A princípio a resposta me parecia fácil. Não era! Pensar em nomes foi fácil. Reconhecer os comportamentos, características e práticas de liderança, não. Não consegui encontrar um único líder-modelo. Herói. Completo. Encontrei líderes com pontos fortes e positivos, e também com alguns comportamentos que eu preferia não levar como exemplo.

No final, eu não consegui compilar aquela lista mágica de comportamentos. O que eu entendi ali é que a posição de liderança pode impactar positiva ou negativamente o time. Existem líderes que deixam as pessoas doentes. Outros líderes inspiram e direcionam pessoas. No final, não depende do perfil do indivíduo que ocupa a liderança e sim dos comportamentos e atitudes dessa pessoa.

Percebi que eu tive alguns líderes daqueles para se guardar na memória.

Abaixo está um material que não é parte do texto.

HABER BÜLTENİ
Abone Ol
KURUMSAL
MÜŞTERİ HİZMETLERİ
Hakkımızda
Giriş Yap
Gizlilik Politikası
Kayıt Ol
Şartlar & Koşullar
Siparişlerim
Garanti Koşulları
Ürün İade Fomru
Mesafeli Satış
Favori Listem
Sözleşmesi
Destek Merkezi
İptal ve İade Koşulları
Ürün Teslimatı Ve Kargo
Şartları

Me ensinaram a pensar, a lidar com a pressão, a ampliar minha zona de conforto, a buscar outros pontos de vista e a como me posicionar frente a clientes, pares e dos times que liderei ou fiz parte.

Percebi também que eu tive alguns líderes daqueles para se guardar na memória, por outros motivos. Me ensinaram a como não tratar o ser humano. A como não me comportar como líder. A como não oferecer um feedback. A como acabar com o moral e engajamento do time, e outras tantas coisas.

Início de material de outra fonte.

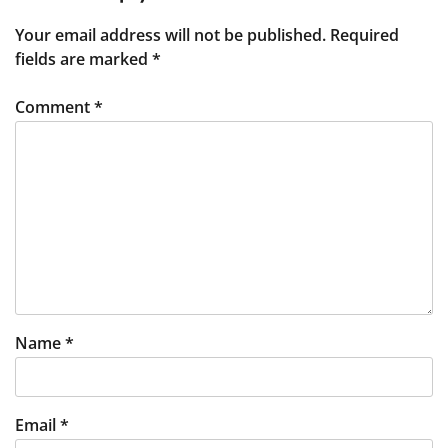
Your email address will not be published.
Required
fields are marked
*
Comment
*
Name
*
Email
*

Durante esse processo de reflexão uma das coisas que me saltou à memória foi a grande quantidade de ocasiões em que tive uma conversa franca, olho no olho, muitas vezes dura e outras tantas mais leve e informal, com os líderes que me haviam deixado marcas positivas. E do outro lado, percebi a escassez de oportunidades que eu havia tido para conversar com aqueles do segundo grupo, que nos deixam marcas difíceis de se desprender. E quanto menos oportunidades eu tinha, menos confiança existia.

Intrigante!

Quanto mais eu pensava sobre o papel dos líderes que influenciaram a minha trajetória pessoal e profissional, mais ficavam claras as grandes diferenças e as poucas semelhanças. De um lado, a confiança como resultado da proximidade e do diálogo franco, olho no olho, com direcionamento técnico e apoio emocional. E feedback constante. A disposição de ouvir eram comportamentos e práticas de liderança exercidas com intenção.

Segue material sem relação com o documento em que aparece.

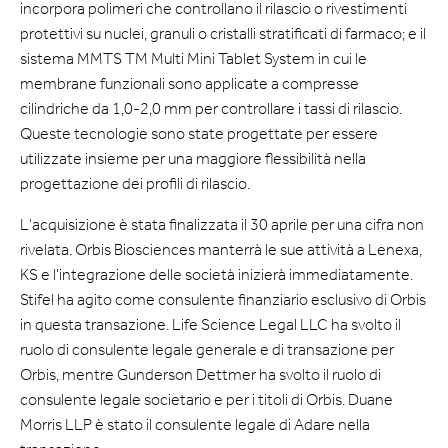
incorpora polimeri che controllano il rilascio o rivestimenti
protettivi su nuclei, granuli o cristalli stratificati di farmaco; e il
sistema MMTS TM Multi Mini Tablet System in cui le
membrane funzionali sono applicate a compresse
cilindriche da 1,0-2,0 mm per controllare i tassi di rilascio.
Queste tecnologie sono state progettate per essere
utilizzate insieme per una maggiore flessibilità nella
progettazione dei profili di rilascio.
L'acquisizione è stata finalizzata il 30 aprile per una cifra non
rivelata. Orbis Biosciences manterrà le sue attività a Lenexa,
KS e l'integrazione delle società inizierà immediatamente.
Stifel ha agito come consulente finanziario esclusivo di Orbis
in questa transazione. Life Science Legal LLC ha svolto il
ruolo di consulente legale generale e di transazione per
Orbis, mentre Gunderson Dettmer ha svolto il ruolo di
consulente legale societario e per i titoli di Orbis. Duane
Morris LLP è stato il consulente legale di Adare nella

Do outro lado, nada! Simplesmente nada. A desconfiança e a harmonia artificial eram a tônica do dia a dia. Não existia disponibilidade e abertura para o diálogo. Não havia a mínima tolerância aos pequenos erros, e que por si só não gerava aprendizagem e melhoria de processos. Os feedbacks não existiam ou ocorriam naqueles ciclos obrigatórios semestrais e era inserido em um sistema que ninguém sabia como era.

Muitos destes não-líderes tinham um perfil técnico e eram competentes em sua posição anterior. Demoraram em perceber que em uma posição de liderança precisariam desenvolver novas habilidades e valorizar o tempo dedicado às pessoas, e não somente aos processos, prazos e metas.

Aquela voz insistente de novo! Me arrumo naquela cadeira dura de aeroporto. Percebo que meu voo está quase na hora. Começo a juntar minhas coisas e depois de bater o olho no painel percebo que meu voo mudou de portão. Vejo também alguns voos atrasados e outros ainda sem indicação. Na hora, tive um estalo! Um daqueles momentos eureca, sabe?!

O painel do aeroporto nada mais é do que um painel que dá direção, que me conta para onde ir. O painel não é o destino, é o norte. Só depois de olhar aquele painel é que comecei a me movimentar. Aquela informação gerou ação. Sem o painel, eu não saberia para onde ir.

Entendi ali que o painel é uma grande agenda.
Agenda que dá direcionamento. Agenda que é o norte, e não o fim.
Percebi que, sem direcionamento, o que existe é paralisia.

E entendi … que não existe líder sem agenda de liderança !

Na agenda de liderança precisa existir tempo de qualidade para as pessoas. Precisa ter dialogo. Precisa ter direcionamento técnico e também apoio emocional. Precisa ter vida, e não só papel!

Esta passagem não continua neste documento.